● **Work required**
From the line containing "Describe the element" through the last line below, copy every line exactly, leaving out the pictures.
+++ Source information +++
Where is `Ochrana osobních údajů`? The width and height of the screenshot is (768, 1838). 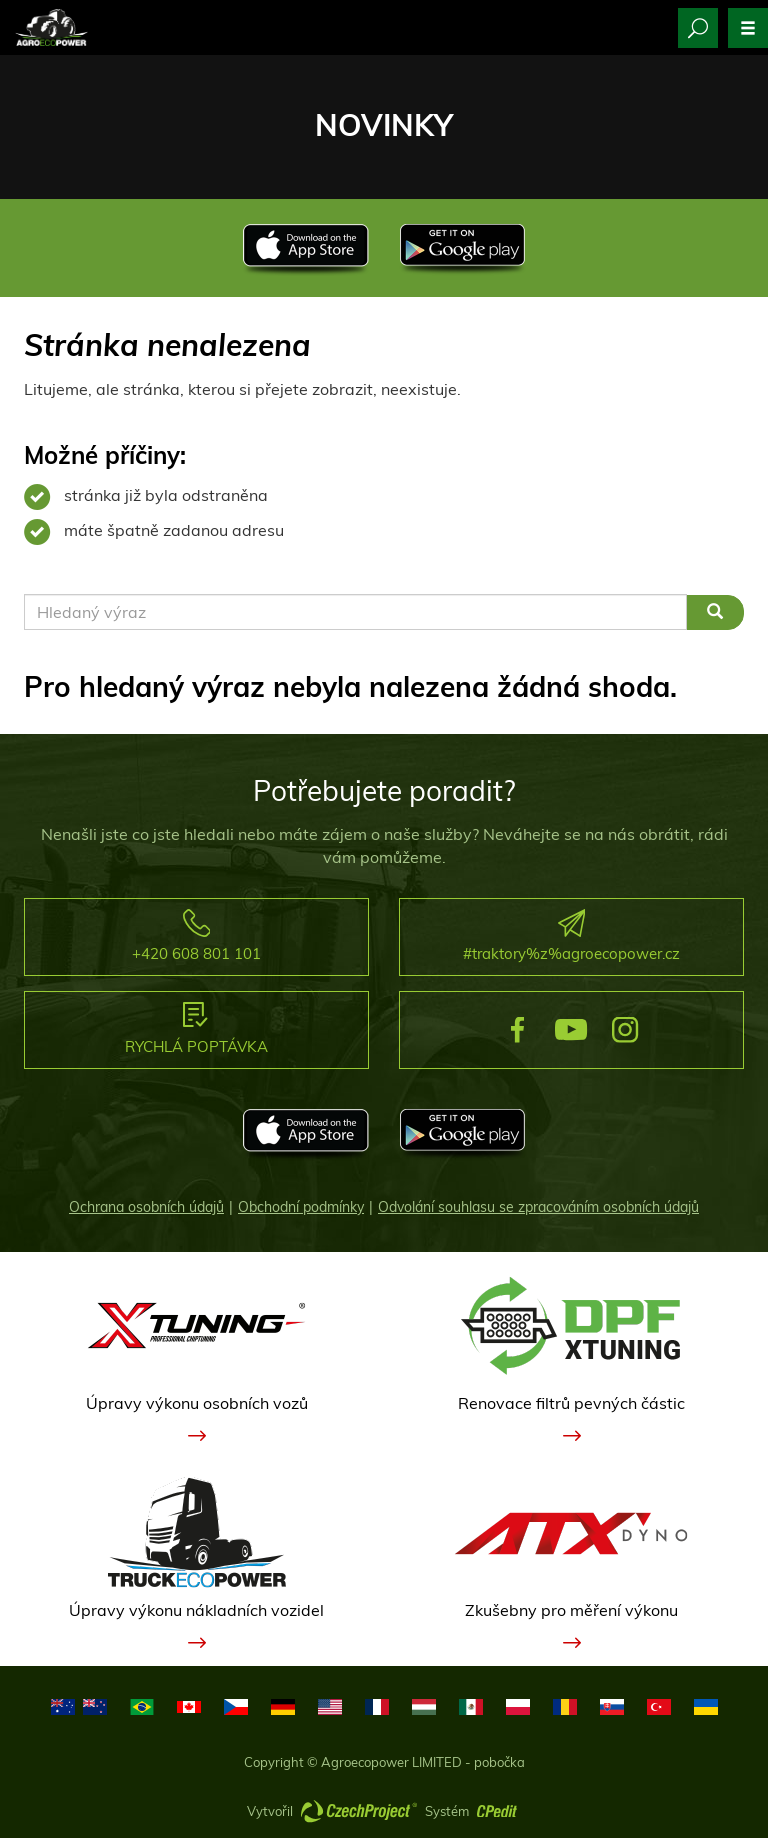 Ochrana osobních údajů is located at coordinates (146, 1207).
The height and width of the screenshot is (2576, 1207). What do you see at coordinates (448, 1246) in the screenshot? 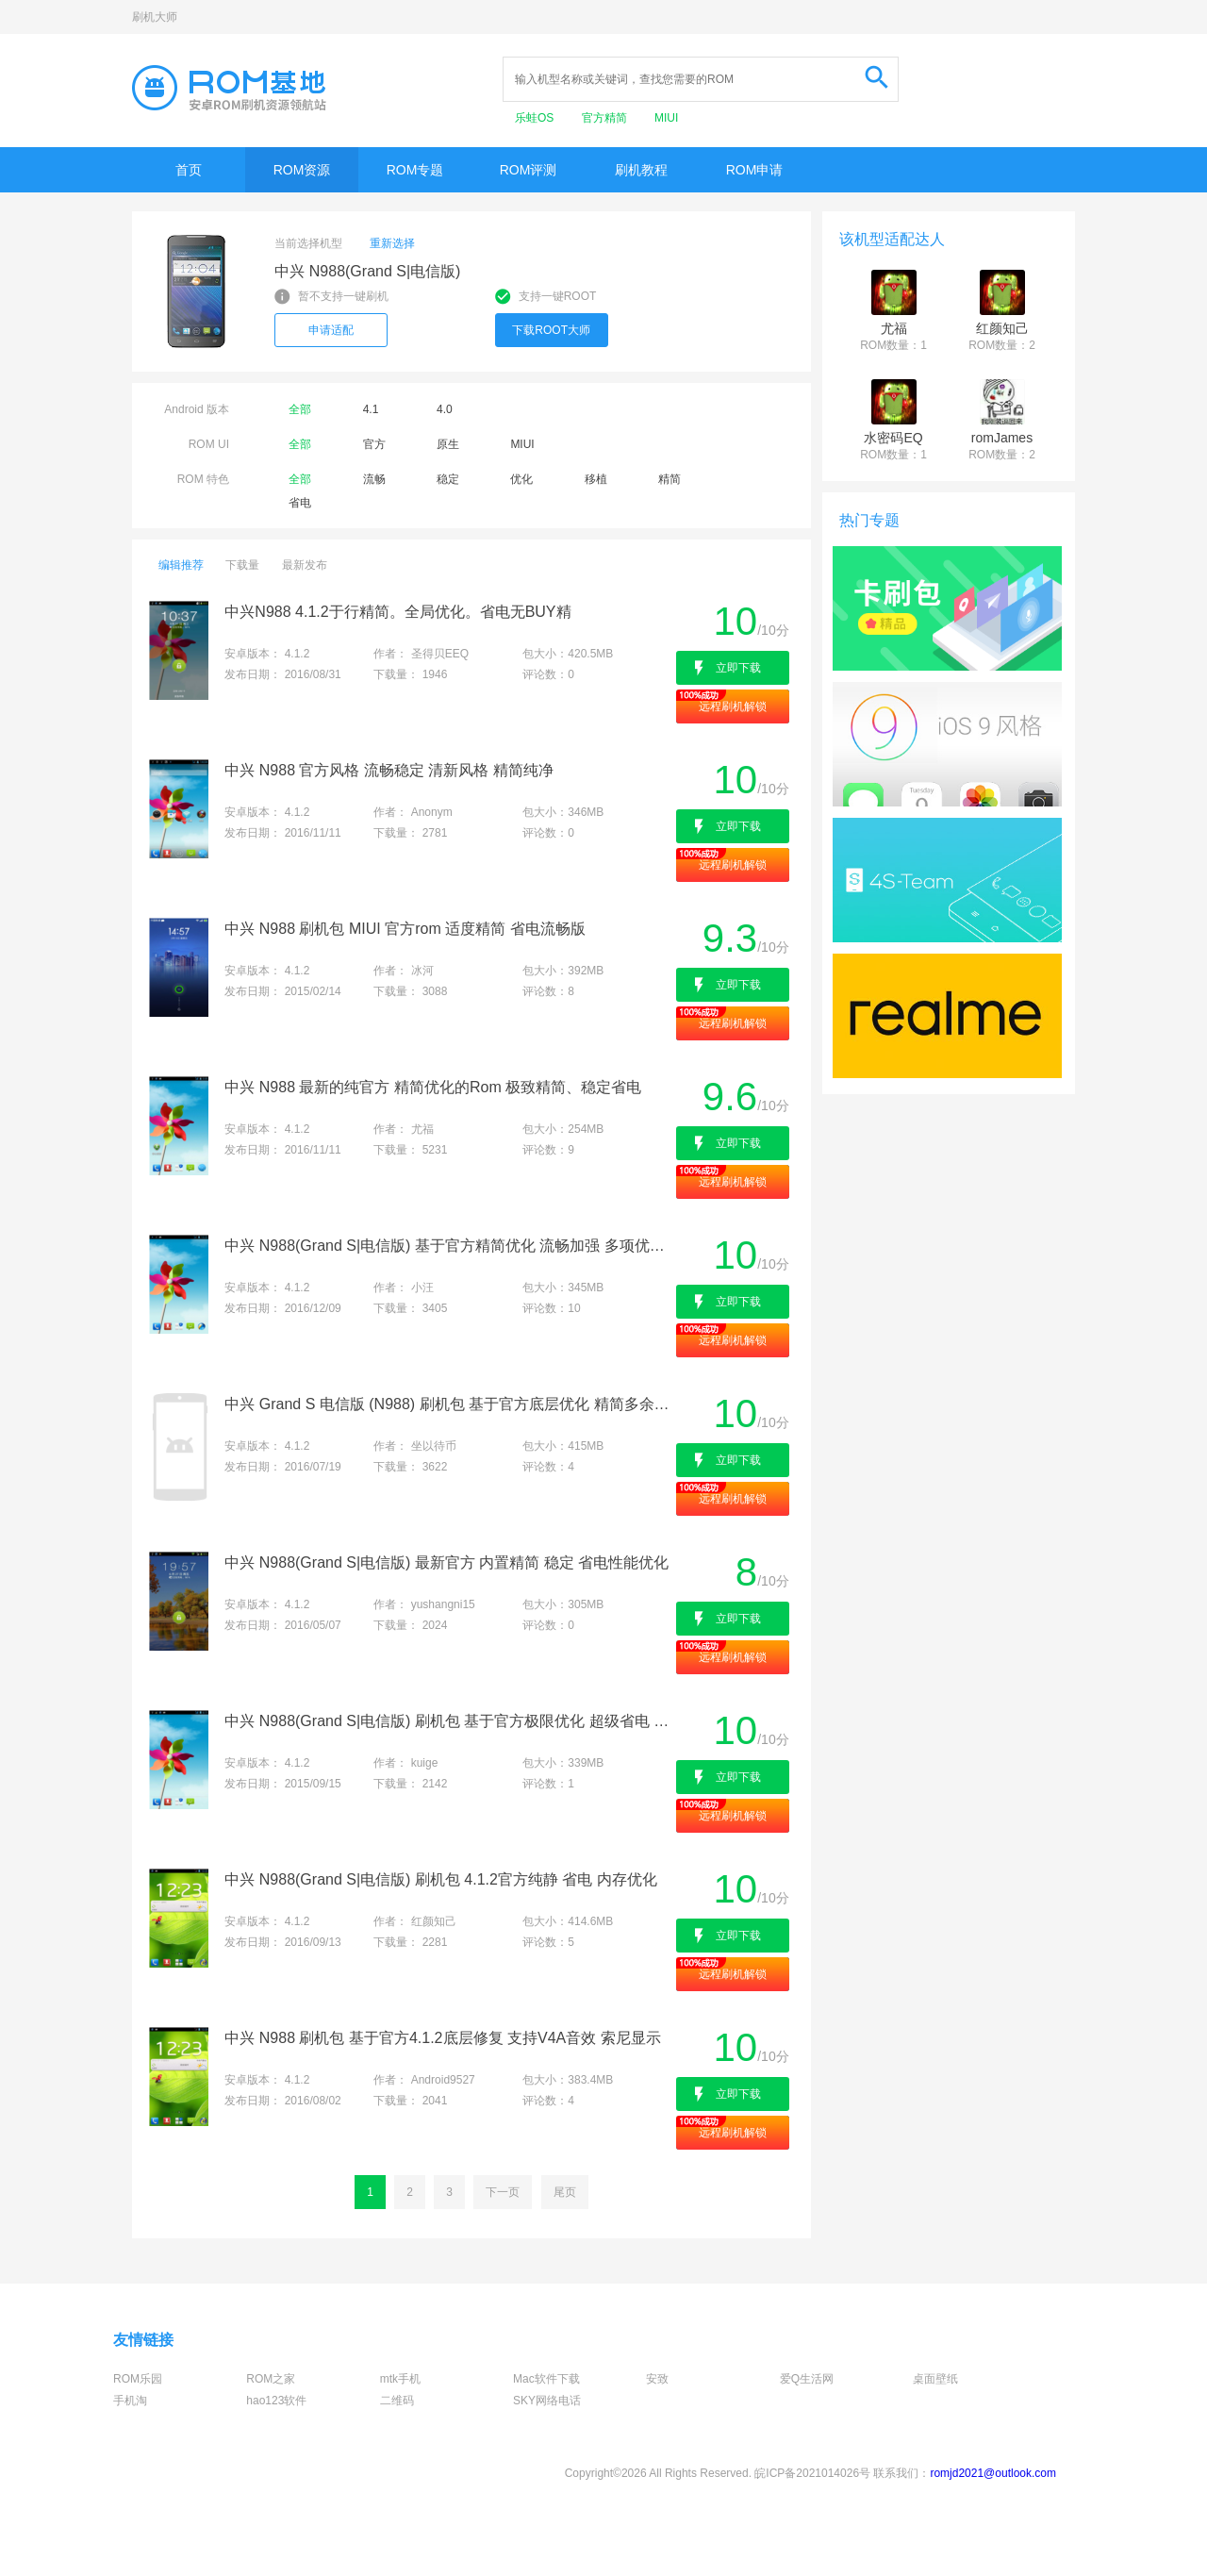
I see `中兴 N988(Grand S|电信版) 基于官方精简优化 流畅加强 多项优化版` at bounding box center [448, 1246].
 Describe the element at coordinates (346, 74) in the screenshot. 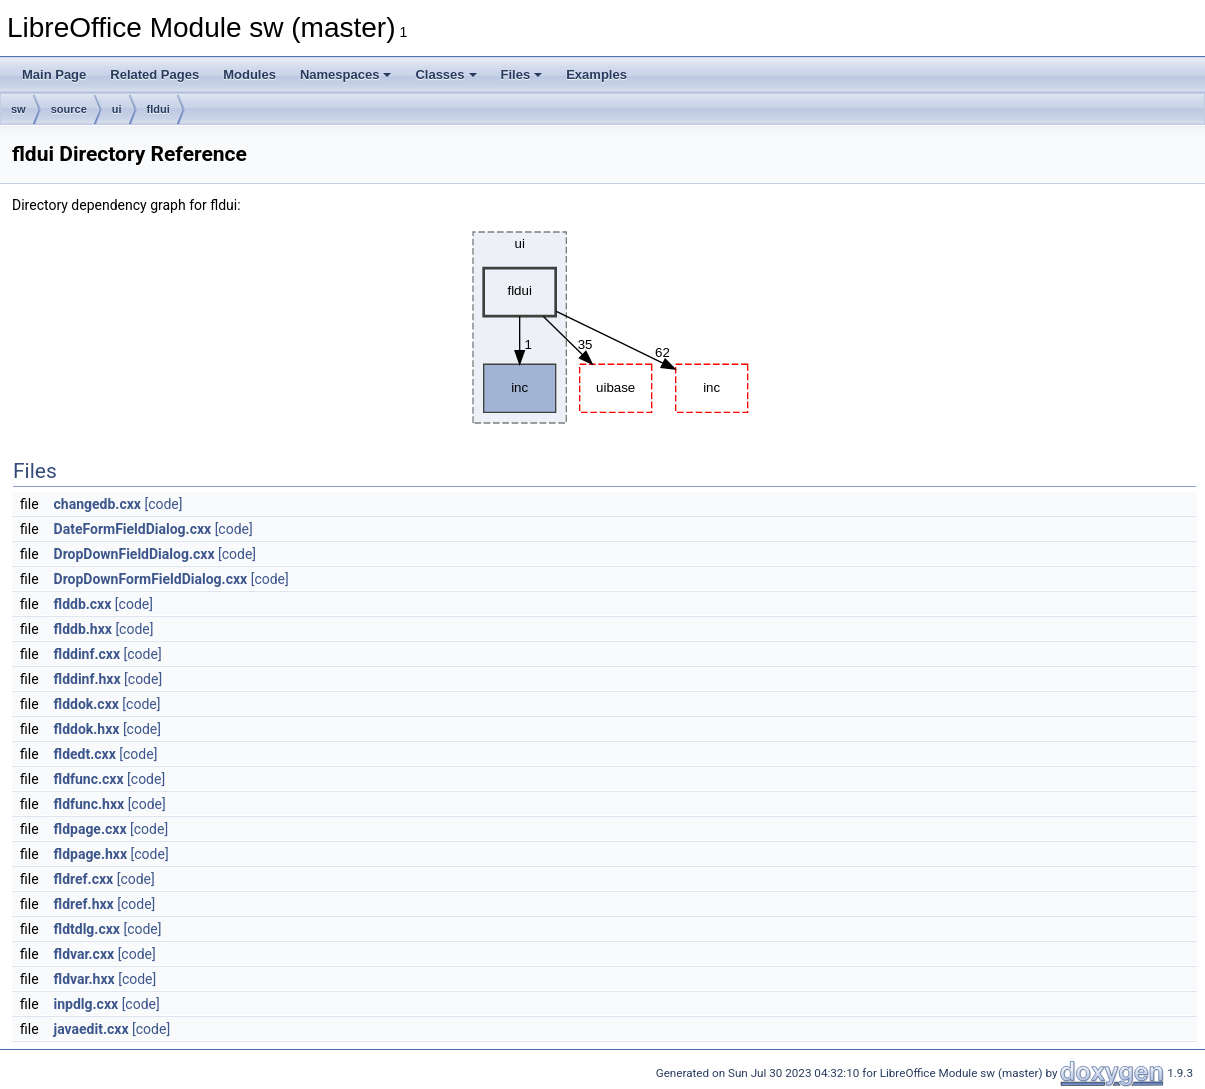

I see `Namespaces` at that location.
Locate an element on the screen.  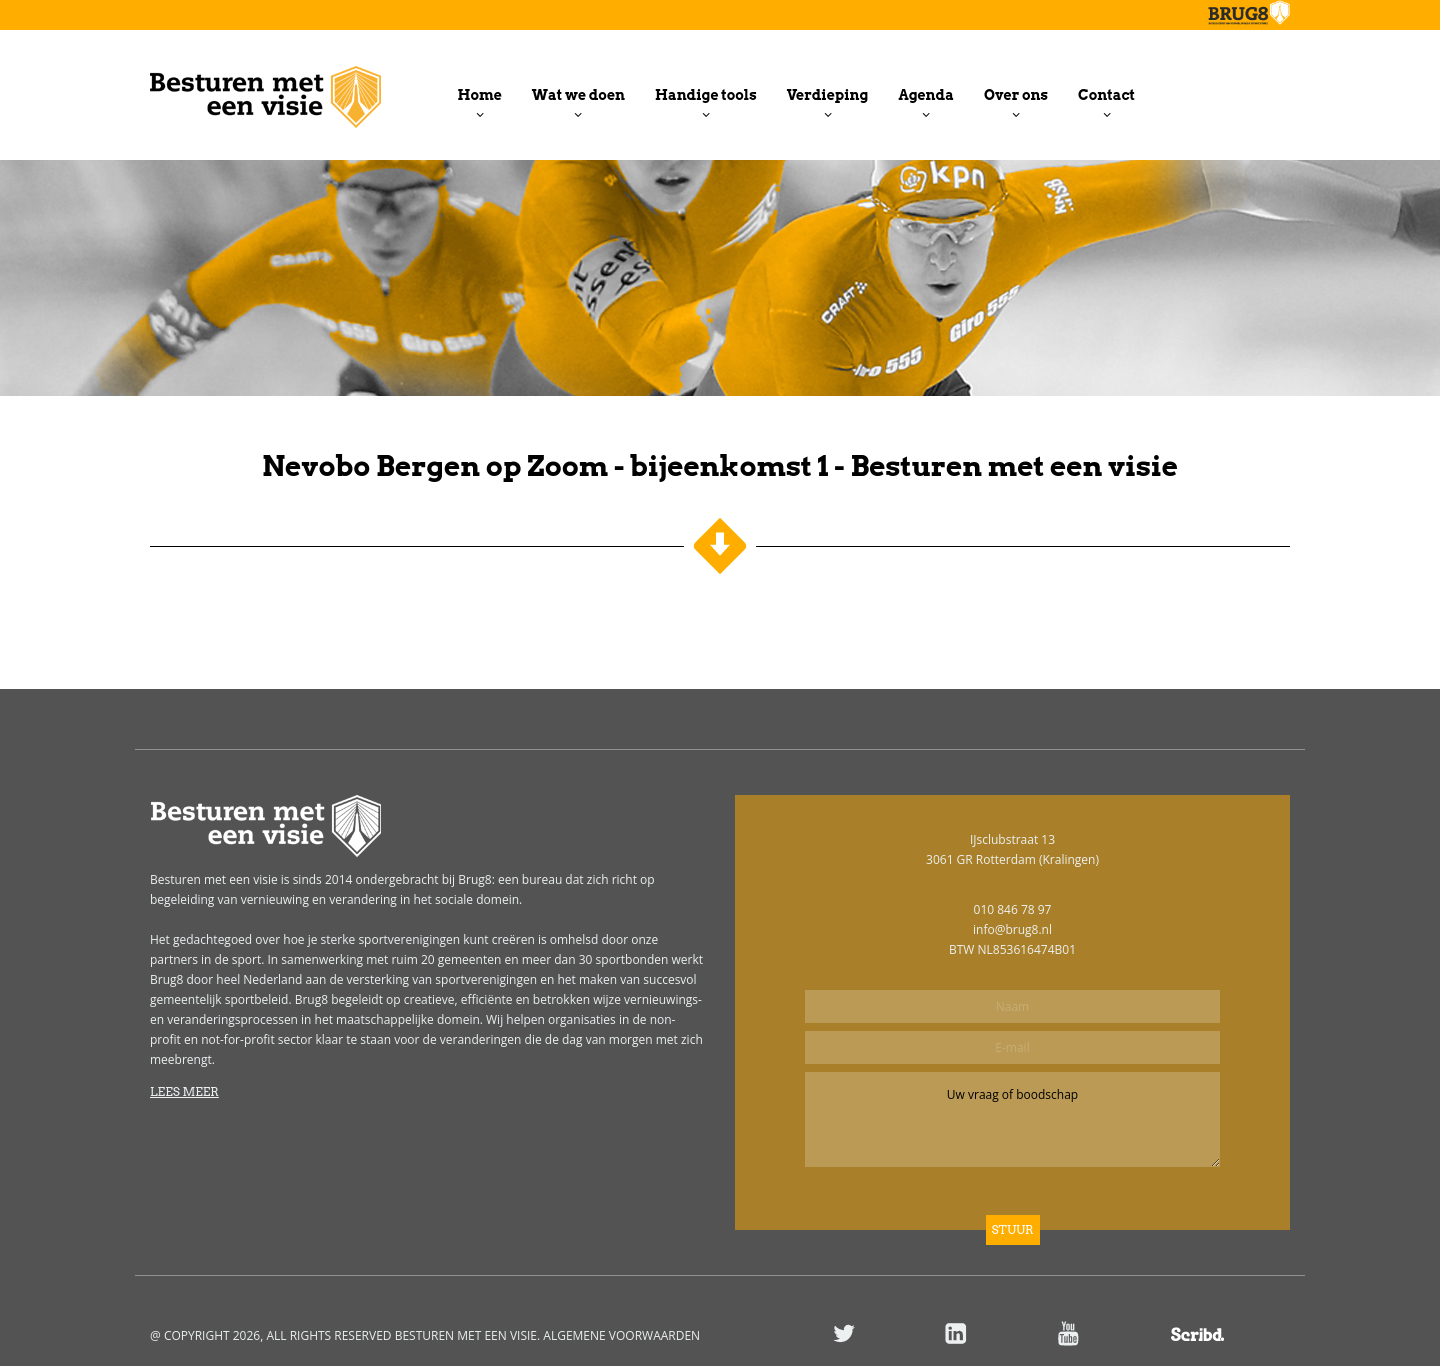
Agenda is located at coordinates (925, 95).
+++
● **Result for this task**
 Describe the element at coordinates (346, 74) in the screenshot. 

I see `Namespaces` at that location.
Locate an element on the screen.  
Agenda is located at coordinates (925, 95).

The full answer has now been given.